» Dataset excerpt

>>>>>

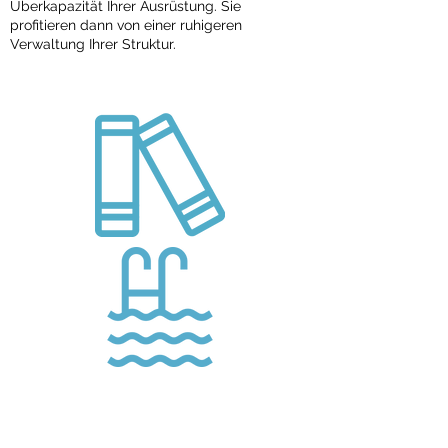
Überkapazität Ihrer Ausrüstung. Sie
profitieren dann von einer ruhigeren
Verwaltung Ihrer Struktur.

<<<<<

» Problem statement
An exact reproduction of the material above is needed, without its pictures.

» Solved problem
Überkapazität Ihrer Ausrüstung. Sie
profitieren dann von einer ruhigeren
Verwaltung Ihrer Struktur.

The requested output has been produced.